"Jefferson’s Legacy"

By Dan Schlossberg

Every rocket fired into the heavens this Independence Day could
represent one of Thomas Jefferson’s achievements.  A slave owner
who hated the concept, he crafted the phrase “all men are created
equal.” He also wrote that all Americans have the right to “life, liberty,
and the pursuit of happiness.”  As president, he made the Louisiana
Purchase, tripling the size of the United States, and commissioned
Lewis & Clark to explore it.

When John F. Kennedy hosted his first state dinner in the White House
some 50 years ago, he said, “Never has so much brain power resided
in this room, except when Thomas Jefferson dined here alone.”

Although Jefferson is best remembered as the author of the
Declaration of Independence, he was also a governor, ambassador,
secretary of state, vice president, and two-term president, as well as a
scholar, writer, scientist, and architect.  He was a voracious reader,
with an insatiable appetite for learning, and collected nearly 7,000
books.

His legacy lives in the University of Virginia, which he designed, and
his nearby Monticello homestead, which he called “an essay in
architecture” while its size, shape, and scope evolved over more than
four decades.  It even included early weather instruments designed to
report the speed and direction of the prevailing winds – and warn of
approaching storms.

Jefferson weathered several storms, from local controversies in
Virginia to conflicts in Congress,
but invariably prevailed.  It took 36 ballots by the House of
Representatives to put him into the White House in 1801 but he turned
out to be one of its most distinguished occupants.

The first secretary of state and third president, Jefferson actually
preferred the privacy of his 3,000-acre mountaintop estate to the daily
demands of public life.  The peaceful appearance of his property today
suggests why: it’s the perfect place to sit and think, to meditate, to
read, or to write.

Located high above the town of Charlottesville, Monticello overlooks
the university and its landmark Rotunda.
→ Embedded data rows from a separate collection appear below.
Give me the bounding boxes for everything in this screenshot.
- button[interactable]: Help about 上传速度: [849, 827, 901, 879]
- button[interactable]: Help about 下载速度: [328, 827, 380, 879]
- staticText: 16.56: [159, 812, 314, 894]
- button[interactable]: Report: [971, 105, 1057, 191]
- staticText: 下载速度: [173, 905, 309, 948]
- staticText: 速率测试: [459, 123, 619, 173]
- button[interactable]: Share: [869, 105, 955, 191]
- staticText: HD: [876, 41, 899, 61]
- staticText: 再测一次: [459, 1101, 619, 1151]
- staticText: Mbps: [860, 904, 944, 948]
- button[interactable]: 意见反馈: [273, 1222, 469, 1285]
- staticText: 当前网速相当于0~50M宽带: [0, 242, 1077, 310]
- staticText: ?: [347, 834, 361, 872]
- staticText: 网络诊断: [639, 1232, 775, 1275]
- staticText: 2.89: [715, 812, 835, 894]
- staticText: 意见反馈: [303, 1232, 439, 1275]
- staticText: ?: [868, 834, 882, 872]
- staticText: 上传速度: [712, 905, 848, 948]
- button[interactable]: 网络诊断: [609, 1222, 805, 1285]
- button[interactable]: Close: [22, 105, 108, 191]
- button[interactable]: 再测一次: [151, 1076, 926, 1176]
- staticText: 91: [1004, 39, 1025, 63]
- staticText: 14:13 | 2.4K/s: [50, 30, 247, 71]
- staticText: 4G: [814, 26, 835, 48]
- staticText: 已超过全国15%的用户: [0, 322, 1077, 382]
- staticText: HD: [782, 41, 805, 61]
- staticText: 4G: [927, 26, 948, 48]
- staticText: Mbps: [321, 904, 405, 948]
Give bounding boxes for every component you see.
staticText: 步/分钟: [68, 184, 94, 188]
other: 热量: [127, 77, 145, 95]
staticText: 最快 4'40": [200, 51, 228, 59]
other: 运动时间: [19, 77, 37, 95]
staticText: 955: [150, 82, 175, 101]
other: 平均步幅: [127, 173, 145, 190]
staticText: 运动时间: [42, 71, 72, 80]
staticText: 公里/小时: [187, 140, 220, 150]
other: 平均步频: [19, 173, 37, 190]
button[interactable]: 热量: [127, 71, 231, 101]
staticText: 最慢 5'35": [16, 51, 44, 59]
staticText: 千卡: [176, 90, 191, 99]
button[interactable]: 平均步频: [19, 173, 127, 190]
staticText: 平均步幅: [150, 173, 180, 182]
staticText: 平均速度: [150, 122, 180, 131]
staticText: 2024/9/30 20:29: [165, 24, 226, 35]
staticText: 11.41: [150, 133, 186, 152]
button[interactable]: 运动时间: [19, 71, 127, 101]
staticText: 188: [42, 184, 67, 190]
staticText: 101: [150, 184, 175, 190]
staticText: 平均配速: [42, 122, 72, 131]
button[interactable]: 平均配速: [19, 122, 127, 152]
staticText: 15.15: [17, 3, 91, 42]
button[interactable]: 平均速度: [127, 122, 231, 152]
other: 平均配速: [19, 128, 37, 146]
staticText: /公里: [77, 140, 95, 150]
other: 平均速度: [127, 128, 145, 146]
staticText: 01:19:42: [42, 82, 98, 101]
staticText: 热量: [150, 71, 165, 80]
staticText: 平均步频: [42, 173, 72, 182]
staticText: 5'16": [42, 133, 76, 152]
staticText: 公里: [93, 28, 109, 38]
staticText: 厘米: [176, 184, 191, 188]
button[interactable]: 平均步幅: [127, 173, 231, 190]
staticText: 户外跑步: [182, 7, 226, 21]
The only American home
designated a World Heritage site by the United Nations, Monticello
features a museum, a movie, and a myriad of escorted tours that begin
with a shuttle bus ride to the mansion. It’s not only a great photo opp –
especially coupled with spring blooms or fall foliage – but an
exceptional educational experience for visitors of all ages.

Other Virginians who advanced to the White House also have
homesteads that draw visitors. James Monroe’s Ash Lawn is just
minutes from Monticello, while James Madison’s Montpelier is about 20
miles north.

The creator of both the Constitution and the Bill of Rights, Madison
served as Jefferson’s Secretary of State before reaching the White
House himself.  He also ensured the future of the new republic by
guiding the United States through the War of 1812 – often called the
second American Revolution. Numerous events this year are marking
the Bicentennial.

Like Jefferson, Madison was a native Virginian raised on a plantation
worked by slaves. He held a variety of government positions before
becoming the fourth president, succeeding Jefferson, in 1809.   Dolley
Madison, his wife, is remembered for rescuing the portrait of George
Washington, yet another Virginian who became chief executive, when
the British burned the White House during the 1812 conflict.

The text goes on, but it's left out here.